The present dispute resolution framework in the MoRTH primarily consists of four stages — mediation, conciliation through dispute review board for EPC projects and through discussion between NHAI chairman and the chairman of the Board of Directors of the concessionaire for BOT projects, arbitration and courts of law.
Over and above this, in certain cases as per request of the concessionaire, contractual procedure for amicable settlement is also invoked for dispute resolution.
However, despite a mechanism for one-time amicable settlement involving the Independent Settlement Advisory Committee (ISAC), the three-CGM committee for the settlement of disputes at NHAI and the formation of a Society for Affordable Resolution of Disputes (SAROD) for affordable arbitration, there has been only a partial success in addressing the needs.
Among the members of the proposed dispute settlement authority, at least one each having expertise in technical, administrative and finance areas, could be selected through institutionalisation of a search-cum-selection committee. The Chairperson would be vested with the power to invite one or more subject experts with specialised knowledge and experience in specific areas. “The decision of the authority by a majority of the members may be binding in case of any disputes,” the source said.
Another source said that all the proceedings of the authority may be deemed to be judicial proceedings as per the Indian Penal Code and the authority may be deemed to a civil court as per the extant code of criminal procedure.

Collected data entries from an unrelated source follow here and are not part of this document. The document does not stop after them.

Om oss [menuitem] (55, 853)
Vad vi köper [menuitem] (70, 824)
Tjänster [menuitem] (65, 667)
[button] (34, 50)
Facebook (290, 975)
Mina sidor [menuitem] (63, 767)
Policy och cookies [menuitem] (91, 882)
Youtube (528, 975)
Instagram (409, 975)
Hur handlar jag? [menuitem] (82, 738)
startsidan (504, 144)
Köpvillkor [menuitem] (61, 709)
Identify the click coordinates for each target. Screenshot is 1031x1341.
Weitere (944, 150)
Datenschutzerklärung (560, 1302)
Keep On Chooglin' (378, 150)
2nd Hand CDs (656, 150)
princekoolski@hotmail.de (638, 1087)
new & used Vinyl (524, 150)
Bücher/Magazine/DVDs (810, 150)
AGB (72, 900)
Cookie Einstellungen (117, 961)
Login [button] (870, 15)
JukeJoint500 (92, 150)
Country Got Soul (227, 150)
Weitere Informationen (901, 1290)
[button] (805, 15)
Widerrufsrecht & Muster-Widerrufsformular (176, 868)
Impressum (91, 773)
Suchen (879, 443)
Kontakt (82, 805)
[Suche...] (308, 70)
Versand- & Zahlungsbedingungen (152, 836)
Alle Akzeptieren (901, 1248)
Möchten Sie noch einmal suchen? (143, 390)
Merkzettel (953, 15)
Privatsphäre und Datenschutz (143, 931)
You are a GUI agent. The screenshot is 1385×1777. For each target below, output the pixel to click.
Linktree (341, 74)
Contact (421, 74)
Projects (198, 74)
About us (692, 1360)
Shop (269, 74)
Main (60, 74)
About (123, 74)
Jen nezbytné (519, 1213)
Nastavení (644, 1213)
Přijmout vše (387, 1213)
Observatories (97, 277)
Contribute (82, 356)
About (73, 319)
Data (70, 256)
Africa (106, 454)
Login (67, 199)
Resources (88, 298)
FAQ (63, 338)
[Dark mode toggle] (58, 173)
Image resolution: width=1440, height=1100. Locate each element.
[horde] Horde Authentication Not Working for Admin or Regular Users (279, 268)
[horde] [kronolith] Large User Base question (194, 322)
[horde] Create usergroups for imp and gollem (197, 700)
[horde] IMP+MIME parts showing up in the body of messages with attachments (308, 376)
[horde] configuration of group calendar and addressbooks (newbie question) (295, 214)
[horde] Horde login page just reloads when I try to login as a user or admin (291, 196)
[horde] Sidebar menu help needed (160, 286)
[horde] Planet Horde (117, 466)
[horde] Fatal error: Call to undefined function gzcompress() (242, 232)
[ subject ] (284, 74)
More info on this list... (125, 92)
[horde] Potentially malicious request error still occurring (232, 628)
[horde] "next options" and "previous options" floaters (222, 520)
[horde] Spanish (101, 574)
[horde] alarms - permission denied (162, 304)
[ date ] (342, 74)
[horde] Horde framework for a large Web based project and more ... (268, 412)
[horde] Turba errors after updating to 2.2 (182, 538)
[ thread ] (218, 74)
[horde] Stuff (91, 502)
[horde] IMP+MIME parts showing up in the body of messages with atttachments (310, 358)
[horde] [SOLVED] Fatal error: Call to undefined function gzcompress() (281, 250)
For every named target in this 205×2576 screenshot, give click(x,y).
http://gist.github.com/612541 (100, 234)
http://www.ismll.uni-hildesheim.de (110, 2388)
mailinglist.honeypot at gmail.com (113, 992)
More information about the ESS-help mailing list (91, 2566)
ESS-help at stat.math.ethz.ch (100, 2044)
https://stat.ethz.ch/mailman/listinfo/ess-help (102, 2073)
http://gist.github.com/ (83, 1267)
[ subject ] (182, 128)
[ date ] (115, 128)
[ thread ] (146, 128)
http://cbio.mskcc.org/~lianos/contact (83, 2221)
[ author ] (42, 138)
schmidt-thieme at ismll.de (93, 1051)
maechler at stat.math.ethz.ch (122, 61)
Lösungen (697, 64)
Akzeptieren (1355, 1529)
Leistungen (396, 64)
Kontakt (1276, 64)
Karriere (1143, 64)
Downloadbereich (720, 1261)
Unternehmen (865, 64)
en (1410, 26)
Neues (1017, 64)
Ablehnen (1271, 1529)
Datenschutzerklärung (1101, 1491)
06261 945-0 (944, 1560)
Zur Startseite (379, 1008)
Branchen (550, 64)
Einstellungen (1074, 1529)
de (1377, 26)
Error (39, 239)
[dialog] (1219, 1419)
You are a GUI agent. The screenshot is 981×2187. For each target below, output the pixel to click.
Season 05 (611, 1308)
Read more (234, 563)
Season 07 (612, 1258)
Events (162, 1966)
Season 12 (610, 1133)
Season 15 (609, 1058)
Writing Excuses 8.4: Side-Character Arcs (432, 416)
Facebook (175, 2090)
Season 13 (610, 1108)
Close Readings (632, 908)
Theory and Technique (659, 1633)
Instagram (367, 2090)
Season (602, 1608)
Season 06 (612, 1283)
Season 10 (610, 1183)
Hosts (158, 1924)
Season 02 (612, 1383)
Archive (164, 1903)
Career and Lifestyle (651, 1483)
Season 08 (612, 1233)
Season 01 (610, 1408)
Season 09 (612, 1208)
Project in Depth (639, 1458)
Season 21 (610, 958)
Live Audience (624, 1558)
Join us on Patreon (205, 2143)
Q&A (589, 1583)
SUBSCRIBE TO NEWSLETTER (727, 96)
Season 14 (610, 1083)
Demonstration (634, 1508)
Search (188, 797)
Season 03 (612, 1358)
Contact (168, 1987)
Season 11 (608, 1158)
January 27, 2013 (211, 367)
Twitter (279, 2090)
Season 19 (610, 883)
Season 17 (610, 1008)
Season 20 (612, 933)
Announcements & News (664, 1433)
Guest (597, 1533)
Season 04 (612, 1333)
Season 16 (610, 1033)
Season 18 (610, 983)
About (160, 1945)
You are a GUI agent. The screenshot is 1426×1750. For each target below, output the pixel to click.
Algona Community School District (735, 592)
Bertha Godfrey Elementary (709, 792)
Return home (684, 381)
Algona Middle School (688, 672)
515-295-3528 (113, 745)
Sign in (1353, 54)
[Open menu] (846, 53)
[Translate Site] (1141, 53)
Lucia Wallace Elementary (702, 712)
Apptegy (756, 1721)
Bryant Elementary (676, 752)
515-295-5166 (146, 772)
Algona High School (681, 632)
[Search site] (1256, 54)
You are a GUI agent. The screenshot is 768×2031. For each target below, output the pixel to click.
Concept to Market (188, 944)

Public private partnership projects in the highway sector are faced with many problems including over-leveraged debt and paucity of equity. The Modi government has expedited project awards and implementation taking recourse to the conventional EPC model. It is also trying to revive investor interest in PPP projects by designing projects in a more investor-friendly manner and employing concepts like hybrid model where large parts of the project risk is with the government.